Bugzilla Bug 202327

CVE-2007-5000 (http://nvd.nist.gov/nvd.cfm?cvename=CVE-2007-5000):
  Cross-site scripting (XSS) vulnerability in the (1) mod_imap module in the
  Apache HTTP Server 1.3.0 through 1.3.39 and 2.0.35 through 2.0.61 and the (2)
  mod_imagemap module in the Apache HTTP Server 2.2.0 through 2.2.6 allows
  remote attackers to inject arbitrary web script or HTML via unspecified
  vectors.

maintainers - please advice

*** Bug 202326 has been marked as a duplicate of this bug. ***

mod_imap/mod_imagemap is not installed by default, but can be enabled via
/etc/apache2/apache2-builtin-mods (<2.2.6-r4) or APACHE2_MODULES (>=2.2.6-r4)

i'm not sure what the security policy is here, but i assume very little usage
of mod_imap/mod_imagemap

nevertheless, i will provide a fix for 2.2 asap

It is installed, but not enabled by default, you mean?

Policy is to treat common packages (which Apache is) as "A" in default
configurations, "B" otherwise.
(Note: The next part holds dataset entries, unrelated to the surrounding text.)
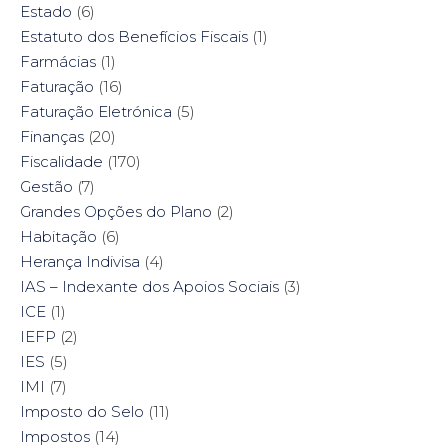
Estado
(6)
Estatuto dos Benefícios Fiscais
(1)
Farmácias
(1)
Faturação
(16)
Faturação Eletrónica
(5)
Finanças
(20)
Fiscalidade
(170)
Gestão
(7)
Grandes Opções do Plano
(2)
Habitação
(6)
Herança Indivisa
(4)
IAS – Indexante dos Apoios Sociais
(3)
ICE
(1)
IEFP
(2)
IES
(5)
IMI
(7)
Imposto do Selo
(11)
Impostos
(14)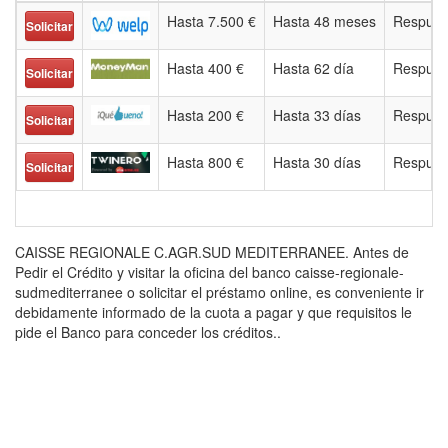
Hasta 7.500 €
Hasta 48 meses
Respues
Solicitar
Hasta 400 €
Hasta 62 día
Respues
Solicitar
Hasta 200 €
Hasta 33 días
Respues
Solicitar
Hasta 800 €
Hasta 30 días
Respues
Solicitar
CAISSE REGIONALE C.AGR.SUD MEDITERRANEE. Antes de
Pedir el Crédito y visitar la oficina del banco caisse-regionale-
sudmediterranee o solicitar el préstamo online, es conveniente ir
debidamente informado de la cuota a pagar y que requisitos le
pide el Banco para conceder los créditos..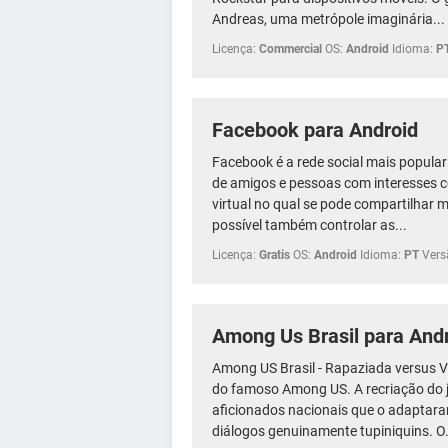
Andreas, uma metrópole imaginária...
Licença:
Commercial
OS:
Android
Idioma:
P
Facebook para Android
Facebook é a rede social mais popular
de amigos e pessoas com interesses
virtual no qual se pode compartilhar m
possível também controlar as...
Licença:
Gratis
OS:
Android
Idioma:
PT
Vers
Among Us Brasil para Andr
Among US Brasil - Rapaziada versus V
do famoso Among US. A recriação do j
aficionados nacionais que o adaptaram
diálogos genuinamente tupiniquins. O.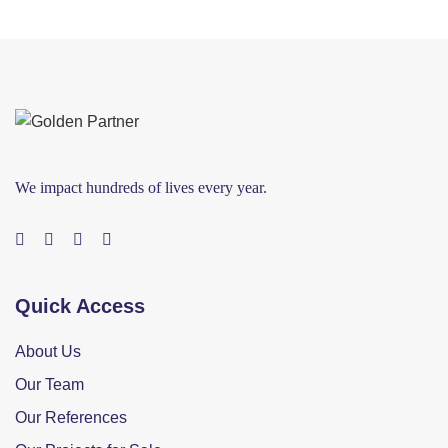
We impact hundreds of lives every year.
Quick Access
About Us
Our Team
Our References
That means, we still need to fix this, it only
decreases priority (target delay is 20 days) and chances of getting a GLSA.

yes, that's what i meant ...

apache-2.2.6-r5 in cvs, ready for stabilization, 2.0 support ends before the
target delay, no fixes.

That's your call.

Arches, please test and mark stable www-servers/apache-2.2.6-r5.
Target keywords : "alpha amd64 arm hppa ia64 mips ppc ppc64 s390 sh sparc x86"

even if it does not really belong here, i especially ask arm, mips, s390 and sh
to stabilize too ASAP, 2.0 support ends on 31-12-2007 and will leave those
archs with no stable apache.

FYI, this is also fixed in 2.2.6-r6 now (the first unmasked USE_EXPAND version,
do not stabilize!)

Stable for HPPA.

ppc stable

alpha/ia64/sparc/x86 stable

ppc64 stable

amd64 done.

This one here is ready for glsa decision

Voting NO.

no too, and closing without glsa.

Does not affect current (2008.0) release. Removing release.